*Task brief*
Look through the records below for the word "Oferta". Report how many lines have it, and only that number.
══ The data
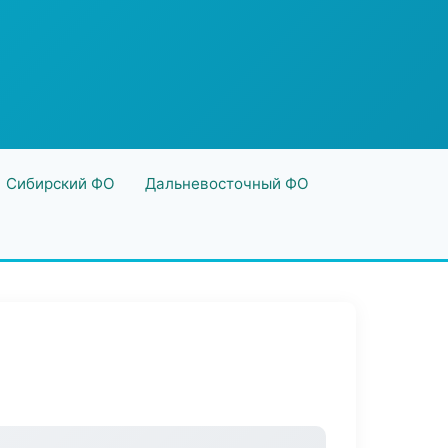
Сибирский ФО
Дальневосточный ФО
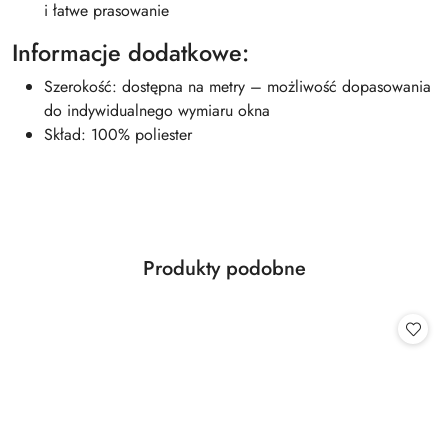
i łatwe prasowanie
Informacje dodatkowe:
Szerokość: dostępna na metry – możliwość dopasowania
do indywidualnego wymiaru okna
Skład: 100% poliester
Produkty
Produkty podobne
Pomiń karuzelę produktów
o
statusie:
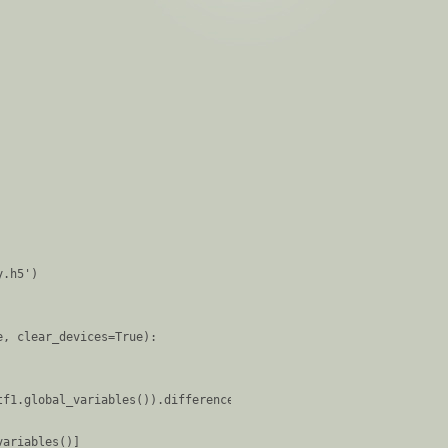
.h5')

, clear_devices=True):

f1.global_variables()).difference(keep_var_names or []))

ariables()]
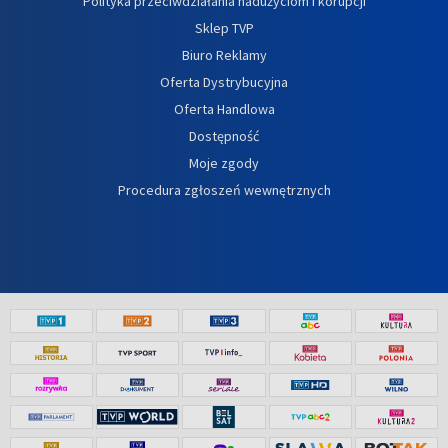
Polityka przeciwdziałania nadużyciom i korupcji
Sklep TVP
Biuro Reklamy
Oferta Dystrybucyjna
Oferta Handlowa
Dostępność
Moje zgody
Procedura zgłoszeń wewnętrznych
════
══ The data
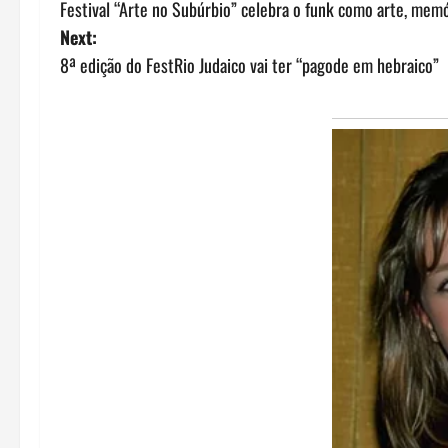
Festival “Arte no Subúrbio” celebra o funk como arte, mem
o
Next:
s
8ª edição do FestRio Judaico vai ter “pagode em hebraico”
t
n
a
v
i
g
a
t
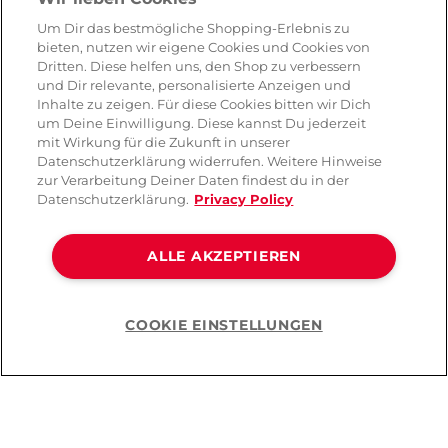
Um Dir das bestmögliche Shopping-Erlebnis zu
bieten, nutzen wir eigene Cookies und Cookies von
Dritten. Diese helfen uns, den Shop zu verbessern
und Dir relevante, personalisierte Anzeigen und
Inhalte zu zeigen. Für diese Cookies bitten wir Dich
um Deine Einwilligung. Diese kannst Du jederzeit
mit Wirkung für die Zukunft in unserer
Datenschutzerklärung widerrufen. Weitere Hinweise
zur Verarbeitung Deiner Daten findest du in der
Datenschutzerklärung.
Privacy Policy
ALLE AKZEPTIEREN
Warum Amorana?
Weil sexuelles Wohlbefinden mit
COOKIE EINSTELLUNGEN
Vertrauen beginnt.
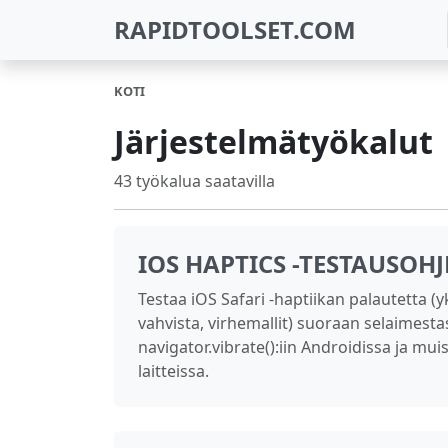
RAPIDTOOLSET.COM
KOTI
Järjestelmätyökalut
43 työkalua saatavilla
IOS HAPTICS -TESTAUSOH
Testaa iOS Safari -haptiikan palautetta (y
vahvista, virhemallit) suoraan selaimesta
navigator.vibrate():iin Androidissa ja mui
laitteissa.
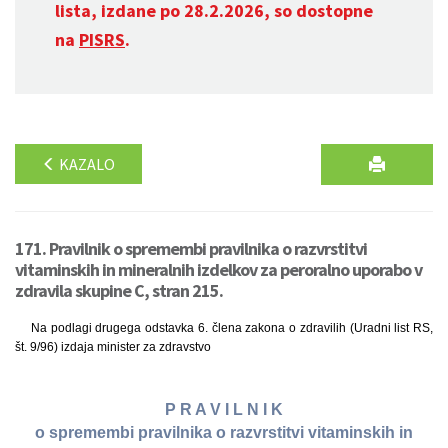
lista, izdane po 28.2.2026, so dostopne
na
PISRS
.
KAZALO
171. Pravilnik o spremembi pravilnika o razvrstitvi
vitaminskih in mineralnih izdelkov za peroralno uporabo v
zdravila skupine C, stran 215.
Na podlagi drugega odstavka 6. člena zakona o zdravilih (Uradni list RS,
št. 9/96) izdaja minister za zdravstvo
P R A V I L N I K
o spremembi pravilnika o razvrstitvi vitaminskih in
════
*Result for this exercise*
2